What’s in a name?

Titles of plays are interesting things. You can't copyright a title, so it's very possible that there are two plays out there, unknown to the writers, with the exact same title. With our recent production of Ghost-Writer, we had to contend with the recent Roman Polanski/Ewan McGregor film called The Ghost Writer. "Is that based on the movie?" people would ask. Strangely, no one asked if it was based on the early-90s children's TV show with the same title.

There was also the issue of the hyphen. The play's title is Ghost HYPHEN Writer, an important plot detail and a subject addressed quite specifically in the play itself. But it was challenging to get every source out there to note the hyphen, so we often saw it written as the hyphenless Ghostwriter.

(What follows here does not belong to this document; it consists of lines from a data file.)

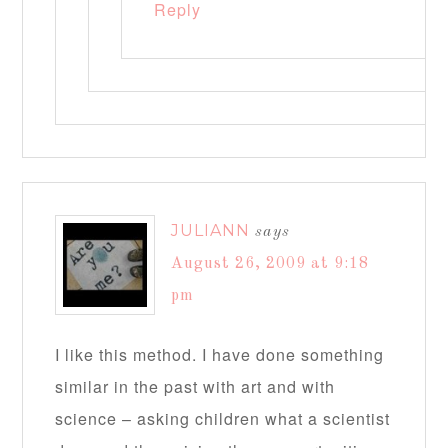
Reply
JULIANN
says
August 26, 2009 at 9:18
pm
I like this method. I have done something
similar in the past with art and with
science – asking children what a scientist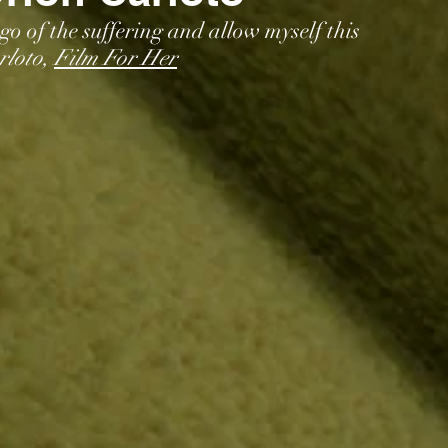
 go of the suffering and allow myself this 
loto, 
Film For Her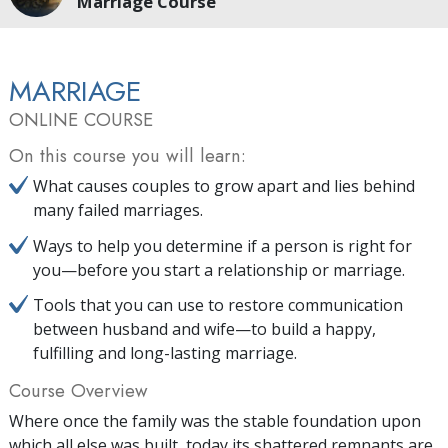
Marriage Course
MARRIAGE
ONLINE COURSE
On this course you will learn:
What causes couples to grow apart and lies behind
many failed marriages.
Ways to help you determine if a person is right for
you—before you start a relationship or marriage.
Tools that you can use to restore communication
between husband and wife—to build a happy,
fulfilling and long-lasting marriage.
Course Overview
Where once the family was the stable foundation upon
which all else was built, today its shattered remnants are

With our 2nd play of the season, Goldie, Max & Milk, we figured there would be some comma and ampersand confusion. We hadn't anticipated trouble with the names themselves. Sometimes the play got called Goldie, Maxie & Milk. Sometimes people thought that the "Milk" in the title represented Harvey Milk. My very favorite, though, was Golda, Max & Milk, which could have been a play about a single lesbian mother and the former Prime Minister of Israel.

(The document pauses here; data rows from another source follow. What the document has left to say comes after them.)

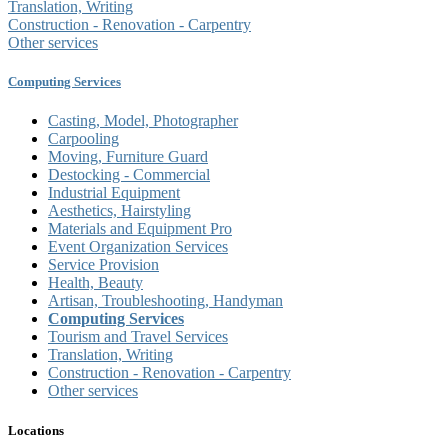
Translation, Writing
Construction - Renovation - Carpentry
Other services
Computing Services
Casting, Model, Photographer
Carpooling
Moving, Furniture Guard
Destocking - Commercial
Industrial Equipment
Aesthetics, Hairstyling
Materials and Equipment Pro
Event Organization Services
Service Provision
Health, Beauty
Artisan, Troubleshooting, Handyman
Computing Services
Tourism and Travel Services
Translation, Writing
Construction - Renovation - Carpentry
Other services
Locations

In a few weeks, we'll be opening The Cha-Cha of a Camel Spider. The hyphen in this title is the least of our worries. "The what?" people ask. And then other questions: "Is it a musical?" Or "What's a camel spider?" Lots of questions, none easily solved by the show's description:

What happens when “soldiers of fortune” outnumber our army troops? Fortified with a BFA in Slam Poetry Performance, a young woman finds herself caught up in a frightening and darkly comic journey with two rogue mercenary soldiers and a vaguely magical Afghani cab driver who has a penchant for Led Zeppelin.

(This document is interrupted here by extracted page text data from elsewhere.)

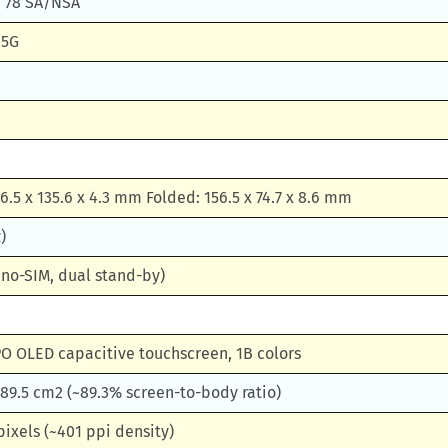
41, 78 SA/NSA
 5G
6.5 x 135.6 x 4.3 mm Folded: 156.5 x 74.7 x 8.6 mm
)
no-SIM, dual stand-by)
O OLED capacitive touchscreen, 1B colors
 189.5 cm2 (~89.3% screen-to-body ratio)
pixels (~401 ppi density)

And then there's the length of the thing, never mind the words. I can't post a message on Twitter using the full title, because it takes up 29 of my 140 characters. For now, I'm abbreviating it as CHA-CHA. Typing the name in ads or other brochures requires clever spacing to avoid unwanted line breaks. These weren't problems we had with our season opener, Cane. But this is a play brought to you by Carter W. Lewis, the writer of last season's hit, The Storytelling Ability of a Boy (33 characters), and next year's premiere, The Americans Across the Street (31 characters), so I should have been prepared.

No matter what you call it, it's a great play: a dark comedy about politics, war, family, and a young woman's belief that "poetry can change reality." It opens here at Florida Stage on May 4, 2011.